(EXTRACTED RECORDS)

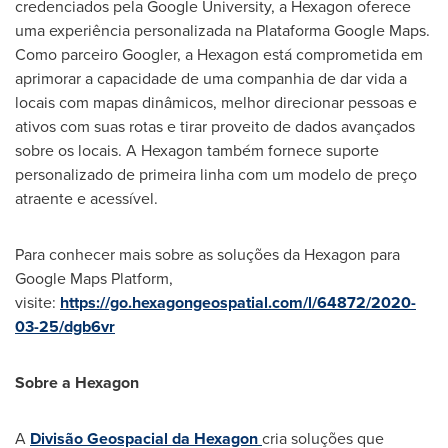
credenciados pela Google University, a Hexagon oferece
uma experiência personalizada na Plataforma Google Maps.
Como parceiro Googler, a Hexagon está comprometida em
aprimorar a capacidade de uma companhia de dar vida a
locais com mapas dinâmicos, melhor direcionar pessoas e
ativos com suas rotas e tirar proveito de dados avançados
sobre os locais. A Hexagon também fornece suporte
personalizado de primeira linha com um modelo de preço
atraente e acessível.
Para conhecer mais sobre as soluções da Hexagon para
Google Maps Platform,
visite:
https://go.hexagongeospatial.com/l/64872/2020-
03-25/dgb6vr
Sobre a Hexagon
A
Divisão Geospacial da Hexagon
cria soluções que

(End EXTRACTED RECORDS)
(EXTRACTED RECORDS)

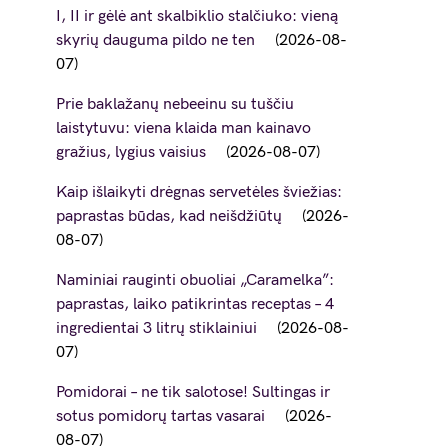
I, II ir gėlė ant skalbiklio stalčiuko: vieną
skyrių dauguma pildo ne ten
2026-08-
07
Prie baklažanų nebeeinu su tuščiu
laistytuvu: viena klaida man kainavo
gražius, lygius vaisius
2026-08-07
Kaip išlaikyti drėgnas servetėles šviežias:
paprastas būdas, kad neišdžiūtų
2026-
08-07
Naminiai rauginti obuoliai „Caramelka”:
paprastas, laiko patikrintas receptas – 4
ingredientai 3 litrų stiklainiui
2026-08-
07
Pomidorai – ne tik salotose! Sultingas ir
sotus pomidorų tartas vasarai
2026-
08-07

(End EXTRACTED RECORDS)

■ PROBLEM STATEMENT
Only one stretch of the data above is needed. Restate it word for word, from the line containing "credenciados pela Google" through the line containing "cria soluções que", both ends included.

■ COMPLETED TASK
credenciados pela Google University, a Hexagon oferece
uma experiência personalizada na Plataforma Google Maps.
Como parceiro Googler, a Hexagon está comprometida em
aprimorar a capacidade de uma companhia de dar vida a
locais com mapas dinâmicos, melhor direcionar pessoas e
ativos com suas rotas e tirar proveito de dados avançados
sobre os locais. A Hexagon também fornece suporte
personalizado de primeira linha com um modelo de preço
atraente e acessível.
Para conhecer mais sobre as soluções da Hexagon para
Google Maps Platform,
visite:
https://go.hexagongeospatial.com/l/64872/2020-
03-25/dgb6vr
Sobre a Hexagon
A
Divisão Geospacial da Hexagon
cria soluções que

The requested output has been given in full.